Just like she owns her wins, Abby Wambach owns her failures: the losing games, the time she didn’t make the starting lineup for her last-ever World Cup, even an arrest for drunk driving that she said humiliated her into getting clean. “Failure is not something to be ashamed of—nor is it proof of unworthiness,” she said. “Failure is something to be powered by. When we live afraid to fail, we don’t take risks. We don’t bring our entire selves to the table—so we wind up failing before we even begin. Let’s stop worrying: What if I fail? Instead, let’s promise ourselves: When I fail, I’ll stick around.”
“Women have learned that we can be grateful for what we have while also demanding what we deserve.”
—ABBY WAMBACH
After the U.S. team won the World Cup in 2015, Abby immediately ran to the stands and kissed her then wife, Sarah Huffman. It became an iconic moment because of how revolutionary it felt to see same-sex couples celebrate their love and each other’s achievements in such a public forum. The following year, Abby got divorced, and talked publicly about the toll her struggles with substance abuse took on her relationship. After her second marriage, to Glennon, she has been just as candid about the challenges and rewards of parenting.
Hillary
In 2015, Abby retired from professional soccer. Retirement can be a terrifyin
g moment in any athlete’s life, and that was certainly true for Abby. “Without soccer who would I be?” she asked herself.
Then one day, her sponsor Gatorade surprised her by unveiling a plan for her send-off commercial. The message was simple: “Forget me.” “They knew I wanted my legacy to be ensuring the future success of the sport I’d dedicated my life to,” Abby said. “If my name were forgotten, that would mean that the women who came behind me were breaking records, winning championships, and pushing the game to new heights. When I shot the commercial, I cried.”

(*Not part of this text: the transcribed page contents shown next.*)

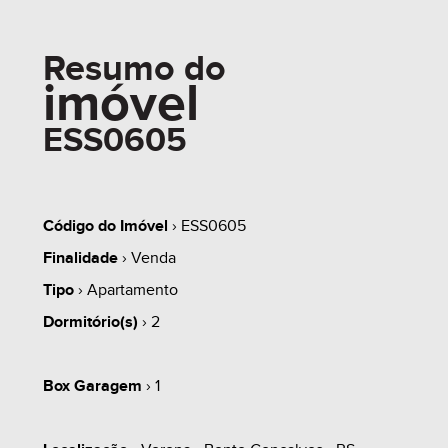
Resumo do
imóvel
ESS0605
Código do Imóvel
› ESS0605
Finalidade
› Venda
Tipo
› Apartamento
Dormitório(s)
› 2
Box Garagem
› 1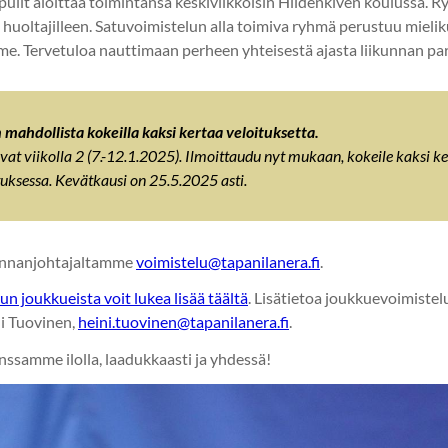
it aloittaa toimintansa keskiviikkoisin Hiidenkiven koulussa. Ry
dän huoltajilleen. Satuvoimistelun alla toimiva ryhmä perustuu miel
. Tervetuloa nauttimaan perheen yhteisestä ajasta liikunnan par
mahdollista kokeilla kaksi kertaa veloituksetta.
at viikolla 2 (7.-12.1.2025). Ilmoittaudu nyt mukaan, kokeile kaksi k
uksessa. Kevätkausi on 25.5.2025 asti.
innanjohtajaltamme
voimistelu@tapanilanera.fi
.
un joukkueista voit lukea lisää täältä
. Lisätietoa joukkuevoimistel
i Tuovinen,
heini.tuovinen@tapanilanera.fi
.
ssamme ilolla, laadukkaasti ja yhdessä!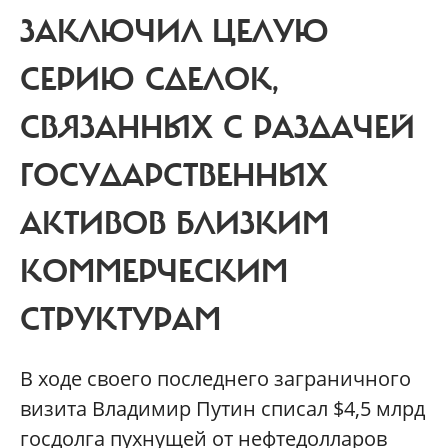
ЗАКЛЮЧИЛ ЦЕЛУЮ
СЕРИЮ СДЕЛОК,
СВЯЗАННЫХ С РАЗДАЧЕЙ
ГОСУДАРСТВЕННЫХ
АКТИВОВ БЛИЗКИМ
КОММЕРЧЕСКИМ
СТРУКТУРАМ
В ходе своего последнего заграничного
визита Владимир Путин списал $4,5 млрд
госдолга пухнущей от нефтедолларов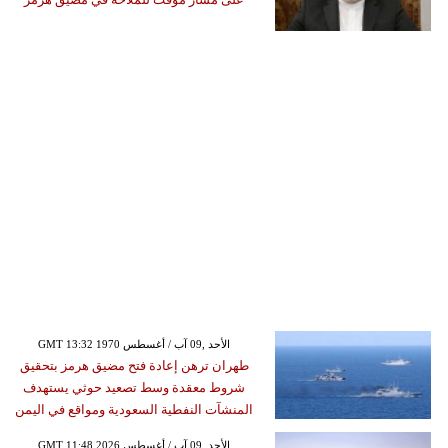
GMT 13:32 1970 الأحد ,09 آب / أغسطس
طهران ترهن إعادة فتح مضيق هرمز بتحقيق
شروط معقدة وسط تصعيد حوثي يستهدف
المنشآت النفطية السعودية ومواقع في اليمن
GMT 11:48 2026 الأحد ,09 آب / أغسطس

Those words still ring in my head: “Forget me.” I look forward to voting for the first woman president as surely as Abby looks forward to cheering on future championship teams. It’s nice to be remembered. But Abby is right: Sometimes it’s more powerful to pave the way for others.
Michelle Kwan
Hillary
In the fall of 1992, Michelle Kwan’s figure skating coach went out of town. When he came back a week later, he got some surprising news. While he was gone, his quiet, rule-following twelve-year-old student had taken the test to move up to the senior competition level—without his permission. Frank Carroll had wanted Michelle to wait, to spend the year winning at the junior level instead of moving up to compete against older, more experienced skaters.